I think it’s good to learn something new every day. I’ve just watched Death Warrant and I now know how to work as an undercover cop in a tough prison environment. First, use your own name. Fake names are apparently for wusses. Second, as soon as you’re inside, start asking lots of nosy questions; that won’t draw any attention to you, ever. Third, get your partner who is pretending to be your wife to do most of the background checking after you’re inside, so she can give you the low-down in the open, public visits area. Spontaneity is fun and so much more effective than preparation. Lastly, if it’s urgent, use your cell phone. Easy.

Jean-Claude Van Damme plays Detective Lou Bourke, a Canadian mountie who’s in LA tracking down the sicko (known as ‘The Sandman’) who killed his partner.

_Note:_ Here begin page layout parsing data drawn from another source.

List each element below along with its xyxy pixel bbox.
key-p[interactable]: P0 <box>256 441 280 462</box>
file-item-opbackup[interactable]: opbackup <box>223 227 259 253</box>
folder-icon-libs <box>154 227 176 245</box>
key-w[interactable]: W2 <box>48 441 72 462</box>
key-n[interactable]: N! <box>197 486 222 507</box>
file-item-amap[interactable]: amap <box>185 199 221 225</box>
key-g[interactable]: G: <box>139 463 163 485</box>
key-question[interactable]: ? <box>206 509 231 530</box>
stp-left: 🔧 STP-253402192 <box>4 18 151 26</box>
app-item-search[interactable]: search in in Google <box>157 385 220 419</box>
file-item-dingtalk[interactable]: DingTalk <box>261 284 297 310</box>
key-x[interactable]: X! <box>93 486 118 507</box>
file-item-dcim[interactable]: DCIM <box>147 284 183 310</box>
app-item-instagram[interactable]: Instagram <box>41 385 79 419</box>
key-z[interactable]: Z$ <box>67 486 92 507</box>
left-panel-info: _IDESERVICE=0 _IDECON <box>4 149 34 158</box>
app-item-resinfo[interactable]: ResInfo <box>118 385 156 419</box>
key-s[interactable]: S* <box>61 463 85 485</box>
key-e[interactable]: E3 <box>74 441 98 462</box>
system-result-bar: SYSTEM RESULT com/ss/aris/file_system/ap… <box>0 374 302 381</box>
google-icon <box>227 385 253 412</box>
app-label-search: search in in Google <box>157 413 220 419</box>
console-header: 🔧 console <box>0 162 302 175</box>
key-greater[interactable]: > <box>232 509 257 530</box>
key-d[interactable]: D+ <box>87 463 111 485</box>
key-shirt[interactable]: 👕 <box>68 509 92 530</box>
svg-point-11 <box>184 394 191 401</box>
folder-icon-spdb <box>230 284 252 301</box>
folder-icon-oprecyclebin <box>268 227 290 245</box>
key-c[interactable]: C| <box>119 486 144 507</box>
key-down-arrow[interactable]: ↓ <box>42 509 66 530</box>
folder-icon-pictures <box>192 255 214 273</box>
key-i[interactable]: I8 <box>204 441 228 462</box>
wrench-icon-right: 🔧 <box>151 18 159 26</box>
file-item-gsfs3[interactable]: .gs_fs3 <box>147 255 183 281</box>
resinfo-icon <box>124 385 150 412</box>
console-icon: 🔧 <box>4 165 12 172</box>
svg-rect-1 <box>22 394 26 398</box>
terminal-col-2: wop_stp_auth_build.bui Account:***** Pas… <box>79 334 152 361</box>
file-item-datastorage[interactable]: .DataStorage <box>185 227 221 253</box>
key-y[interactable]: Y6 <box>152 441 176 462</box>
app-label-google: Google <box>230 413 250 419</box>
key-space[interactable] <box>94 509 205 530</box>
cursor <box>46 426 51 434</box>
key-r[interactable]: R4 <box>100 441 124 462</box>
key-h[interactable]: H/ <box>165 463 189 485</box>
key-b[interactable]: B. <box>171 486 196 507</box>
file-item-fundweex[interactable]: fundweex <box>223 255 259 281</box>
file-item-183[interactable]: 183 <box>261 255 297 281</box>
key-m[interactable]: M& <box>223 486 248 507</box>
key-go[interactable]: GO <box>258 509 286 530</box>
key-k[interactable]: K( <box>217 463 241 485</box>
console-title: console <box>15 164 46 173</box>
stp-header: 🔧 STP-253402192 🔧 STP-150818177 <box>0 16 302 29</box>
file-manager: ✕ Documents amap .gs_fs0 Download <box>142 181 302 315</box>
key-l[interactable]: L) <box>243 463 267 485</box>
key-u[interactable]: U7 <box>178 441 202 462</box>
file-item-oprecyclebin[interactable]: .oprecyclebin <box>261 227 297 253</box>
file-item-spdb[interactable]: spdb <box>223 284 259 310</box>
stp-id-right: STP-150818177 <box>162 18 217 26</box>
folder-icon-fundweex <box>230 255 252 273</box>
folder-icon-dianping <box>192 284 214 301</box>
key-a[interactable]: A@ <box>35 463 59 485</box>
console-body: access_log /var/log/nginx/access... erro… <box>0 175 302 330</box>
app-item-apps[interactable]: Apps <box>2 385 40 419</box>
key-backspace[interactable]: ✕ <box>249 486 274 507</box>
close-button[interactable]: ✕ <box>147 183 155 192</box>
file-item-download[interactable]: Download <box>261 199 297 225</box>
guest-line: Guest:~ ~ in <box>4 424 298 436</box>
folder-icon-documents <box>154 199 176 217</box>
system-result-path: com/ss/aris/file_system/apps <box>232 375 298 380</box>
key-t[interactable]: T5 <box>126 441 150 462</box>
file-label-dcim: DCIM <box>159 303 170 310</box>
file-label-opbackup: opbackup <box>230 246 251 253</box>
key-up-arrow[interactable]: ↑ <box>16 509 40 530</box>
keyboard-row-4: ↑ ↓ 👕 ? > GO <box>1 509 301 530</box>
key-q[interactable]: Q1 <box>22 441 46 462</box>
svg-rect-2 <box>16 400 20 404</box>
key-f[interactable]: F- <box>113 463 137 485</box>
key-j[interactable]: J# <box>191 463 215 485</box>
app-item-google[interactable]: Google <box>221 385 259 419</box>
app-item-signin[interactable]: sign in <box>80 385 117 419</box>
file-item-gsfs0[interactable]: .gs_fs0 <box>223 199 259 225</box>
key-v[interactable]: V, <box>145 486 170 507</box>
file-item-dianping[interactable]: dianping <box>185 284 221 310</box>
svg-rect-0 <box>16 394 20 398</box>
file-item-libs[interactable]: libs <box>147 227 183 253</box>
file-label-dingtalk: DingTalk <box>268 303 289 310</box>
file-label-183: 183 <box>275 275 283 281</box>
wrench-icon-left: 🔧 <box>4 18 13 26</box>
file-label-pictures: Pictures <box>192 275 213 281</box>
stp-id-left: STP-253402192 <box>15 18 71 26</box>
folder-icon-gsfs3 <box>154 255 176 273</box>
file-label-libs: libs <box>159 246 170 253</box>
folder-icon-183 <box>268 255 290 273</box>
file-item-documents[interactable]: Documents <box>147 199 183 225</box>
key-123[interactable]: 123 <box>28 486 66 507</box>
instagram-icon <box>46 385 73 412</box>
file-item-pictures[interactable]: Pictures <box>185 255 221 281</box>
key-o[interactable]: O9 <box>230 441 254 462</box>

Now, I haven’t seen Heath Ledger’s Joker but I suspect that The Sandman (Patrick Kilpatrick) might have a similar vibe.  Bourke finds him and empties his gun into him.

Sixteen months later and Bourke is approached by the Attorney-General in LA to go undercover in Harrison Penitentiary. An Assistant Warden and nine prisoners have been suspiciously murdered and they’re beginning to worry about it politically. Bourke agrees to take on the assignment, partly, it seems, because it’s proposed that a law graduate named Amanda (Cynthia Gibb) will act as his wife and be his link to the outside. Frankly, if I had JCVD’s body, I’d expect to do better.

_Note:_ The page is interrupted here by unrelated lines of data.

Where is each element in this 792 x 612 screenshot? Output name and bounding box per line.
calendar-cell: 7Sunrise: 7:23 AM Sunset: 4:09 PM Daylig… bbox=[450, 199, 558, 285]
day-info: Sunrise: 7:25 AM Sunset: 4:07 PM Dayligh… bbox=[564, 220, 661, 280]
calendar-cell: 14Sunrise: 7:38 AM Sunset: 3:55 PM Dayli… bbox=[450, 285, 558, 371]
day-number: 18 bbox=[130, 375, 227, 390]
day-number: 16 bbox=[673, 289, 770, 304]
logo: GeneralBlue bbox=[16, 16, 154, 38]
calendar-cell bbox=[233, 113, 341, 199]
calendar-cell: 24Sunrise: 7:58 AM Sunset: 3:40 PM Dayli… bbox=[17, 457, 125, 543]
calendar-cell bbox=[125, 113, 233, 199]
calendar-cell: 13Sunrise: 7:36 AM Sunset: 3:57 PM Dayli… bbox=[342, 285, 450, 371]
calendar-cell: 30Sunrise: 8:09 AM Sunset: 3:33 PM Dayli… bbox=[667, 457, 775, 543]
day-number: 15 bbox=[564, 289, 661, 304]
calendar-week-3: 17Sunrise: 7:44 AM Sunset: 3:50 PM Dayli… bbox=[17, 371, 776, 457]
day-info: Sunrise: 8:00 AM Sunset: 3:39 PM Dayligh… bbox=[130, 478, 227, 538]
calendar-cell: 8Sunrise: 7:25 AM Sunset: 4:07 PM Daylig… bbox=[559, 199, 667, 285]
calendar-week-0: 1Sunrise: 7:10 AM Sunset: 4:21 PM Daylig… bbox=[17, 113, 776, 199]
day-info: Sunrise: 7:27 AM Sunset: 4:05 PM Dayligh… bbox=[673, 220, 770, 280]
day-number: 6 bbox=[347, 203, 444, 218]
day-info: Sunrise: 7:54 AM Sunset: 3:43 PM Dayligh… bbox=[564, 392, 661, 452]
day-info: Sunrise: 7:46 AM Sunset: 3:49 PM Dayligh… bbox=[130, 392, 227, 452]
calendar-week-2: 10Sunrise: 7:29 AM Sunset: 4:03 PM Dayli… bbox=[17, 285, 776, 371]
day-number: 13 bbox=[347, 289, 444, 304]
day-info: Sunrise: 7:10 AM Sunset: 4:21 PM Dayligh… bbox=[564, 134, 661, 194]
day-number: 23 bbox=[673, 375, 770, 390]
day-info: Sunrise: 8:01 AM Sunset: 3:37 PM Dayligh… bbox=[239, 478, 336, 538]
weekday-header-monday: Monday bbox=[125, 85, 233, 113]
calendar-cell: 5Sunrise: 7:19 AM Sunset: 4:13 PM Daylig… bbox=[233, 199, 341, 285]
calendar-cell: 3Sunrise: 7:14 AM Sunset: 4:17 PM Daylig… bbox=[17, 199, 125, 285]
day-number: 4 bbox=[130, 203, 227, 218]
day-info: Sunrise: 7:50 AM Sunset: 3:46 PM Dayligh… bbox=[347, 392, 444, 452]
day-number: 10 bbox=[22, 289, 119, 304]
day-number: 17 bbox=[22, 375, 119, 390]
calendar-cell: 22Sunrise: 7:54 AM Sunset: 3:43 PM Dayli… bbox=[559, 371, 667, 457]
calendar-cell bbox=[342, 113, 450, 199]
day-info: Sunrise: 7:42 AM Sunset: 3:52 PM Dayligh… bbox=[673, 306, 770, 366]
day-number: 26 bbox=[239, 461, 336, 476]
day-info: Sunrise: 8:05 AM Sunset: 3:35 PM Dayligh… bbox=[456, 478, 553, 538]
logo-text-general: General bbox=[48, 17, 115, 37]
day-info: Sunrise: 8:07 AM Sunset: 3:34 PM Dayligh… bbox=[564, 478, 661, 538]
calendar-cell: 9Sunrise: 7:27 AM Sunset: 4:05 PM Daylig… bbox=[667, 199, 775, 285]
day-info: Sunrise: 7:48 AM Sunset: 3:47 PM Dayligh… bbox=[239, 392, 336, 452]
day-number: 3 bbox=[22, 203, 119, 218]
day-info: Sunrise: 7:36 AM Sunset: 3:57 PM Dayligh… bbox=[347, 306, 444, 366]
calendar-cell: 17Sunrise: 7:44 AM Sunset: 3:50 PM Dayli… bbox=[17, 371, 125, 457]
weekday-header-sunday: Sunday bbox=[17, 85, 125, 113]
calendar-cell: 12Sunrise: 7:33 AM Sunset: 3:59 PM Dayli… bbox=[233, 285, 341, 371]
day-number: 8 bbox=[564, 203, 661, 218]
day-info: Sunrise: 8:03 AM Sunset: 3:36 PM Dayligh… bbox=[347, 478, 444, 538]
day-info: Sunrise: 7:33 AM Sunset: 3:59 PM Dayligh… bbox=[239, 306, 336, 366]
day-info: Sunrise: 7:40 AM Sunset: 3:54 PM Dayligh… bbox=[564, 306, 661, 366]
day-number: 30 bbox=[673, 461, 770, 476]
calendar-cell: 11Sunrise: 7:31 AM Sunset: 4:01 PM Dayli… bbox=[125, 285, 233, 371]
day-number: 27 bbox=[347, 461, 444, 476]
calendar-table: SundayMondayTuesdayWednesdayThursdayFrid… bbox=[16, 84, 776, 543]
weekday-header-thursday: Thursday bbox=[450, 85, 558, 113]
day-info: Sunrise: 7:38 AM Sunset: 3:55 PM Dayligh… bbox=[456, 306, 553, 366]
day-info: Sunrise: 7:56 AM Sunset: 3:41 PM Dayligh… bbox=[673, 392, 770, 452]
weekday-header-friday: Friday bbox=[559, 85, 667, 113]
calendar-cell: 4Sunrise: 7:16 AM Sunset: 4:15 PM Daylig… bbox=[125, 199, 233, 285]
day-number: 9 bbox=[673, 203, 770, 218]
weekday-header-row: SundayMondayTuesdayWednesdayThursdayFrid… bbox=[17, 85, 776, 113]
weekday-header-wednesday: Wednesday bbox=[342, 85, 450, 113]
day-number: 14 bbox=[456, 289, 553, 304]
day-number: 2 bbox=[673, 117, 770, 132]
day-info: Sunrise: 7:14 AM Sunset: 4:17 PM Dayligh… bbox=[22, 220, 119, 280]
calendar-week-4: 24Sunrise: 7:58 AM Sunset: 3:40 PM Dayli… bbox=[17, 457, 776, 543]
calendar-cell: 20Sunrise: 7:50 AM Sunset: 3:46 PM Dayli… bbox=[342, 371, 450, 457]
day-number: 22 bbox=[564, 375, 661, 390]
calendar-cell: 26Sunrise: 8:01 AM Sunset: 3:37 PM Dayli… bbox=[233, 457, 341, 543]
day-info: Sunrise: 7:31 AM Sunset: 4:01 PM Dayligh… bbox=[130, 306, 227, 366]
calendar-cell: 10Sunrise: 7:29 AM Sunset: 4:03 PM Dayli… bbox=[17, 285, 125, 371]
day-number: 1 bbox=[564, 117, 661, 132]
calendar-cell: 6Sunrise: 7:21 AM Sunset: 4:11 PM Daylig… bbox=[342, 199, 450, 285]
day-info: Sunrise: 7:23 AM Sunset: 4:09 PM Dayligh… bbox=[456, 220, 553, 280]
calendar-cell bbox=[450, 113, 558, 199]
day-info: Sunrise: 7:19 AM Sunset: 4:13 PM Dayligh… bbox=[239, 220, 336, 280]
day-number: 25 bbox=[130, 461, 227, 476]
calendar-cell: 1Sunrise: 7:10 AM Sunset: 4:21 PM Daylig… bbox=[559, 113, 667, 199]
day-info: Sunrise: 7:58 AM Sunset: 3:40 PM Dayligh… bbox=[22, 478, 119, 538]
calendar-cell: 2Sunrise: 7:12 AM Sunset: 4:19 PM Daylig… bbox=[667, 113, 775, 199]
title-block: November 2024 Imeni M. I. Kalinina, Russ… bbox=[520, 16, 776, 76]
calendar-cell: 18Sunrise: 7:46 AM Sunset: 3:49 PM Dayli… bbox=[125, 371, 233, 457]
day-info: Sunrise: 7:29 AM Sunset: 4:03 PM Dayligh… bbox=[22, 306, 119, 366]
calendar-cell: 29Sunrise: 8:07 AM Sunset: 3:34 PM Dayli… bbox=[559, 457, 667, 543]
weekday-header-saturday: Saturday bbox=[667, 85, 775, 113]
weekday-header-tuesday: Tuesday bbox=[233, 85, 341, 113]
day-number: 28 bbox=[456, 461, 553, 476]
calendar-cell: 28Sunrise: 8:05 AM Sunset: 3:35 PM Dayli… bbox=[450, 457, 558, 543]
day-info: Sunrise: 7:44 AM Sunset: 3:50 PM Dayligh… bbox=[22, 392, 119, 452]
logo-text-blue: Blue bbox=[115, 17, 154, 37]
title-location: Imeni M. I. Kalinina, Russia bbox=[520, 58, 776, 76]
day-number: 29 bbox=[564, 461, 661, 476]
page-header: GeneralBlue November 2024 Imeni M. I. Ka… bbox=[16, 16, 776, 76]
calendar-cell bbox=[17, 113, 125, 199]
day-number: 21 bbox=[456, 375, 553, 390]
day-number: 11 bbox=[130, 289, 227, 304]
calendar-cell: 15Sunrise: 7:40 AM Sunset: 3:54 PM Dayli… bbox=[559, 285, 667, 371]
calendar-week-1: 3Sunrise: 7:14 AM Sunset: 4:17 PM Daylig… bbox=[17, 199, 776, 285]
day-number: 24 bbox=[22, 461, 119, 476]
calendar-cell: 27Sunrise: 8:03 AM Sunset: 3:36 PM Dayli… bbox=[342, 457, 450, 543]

Inside, Bourke takes an immediate liking to an older African American prisoner, Hawkins (Robert Guillaume), even before Hawkins gives him a special shirt which shows off his muscles, rather than a standard issue shirt.  It seems an unrequited fondness; he is promptly counselled to keep to his own racial group. Several prisoners try to let him know who’s boss, and Bourke predictably dispatches them with ease.

It’s not long before he discovers that the prisoners are being knocked off to sell their organs on the black market, and that the guards and certain prisoners are in cahoots. Worse, his name is next on their hit list because he has a rare blood type. He naturally thwarts their attempt to kill him. Meanwhile, Amanda is rallying the troops and discovering that the Attorney-General is in on the whole deal, having kicked it off with a cut-price liver transplant for his wife. But it gets even sillier…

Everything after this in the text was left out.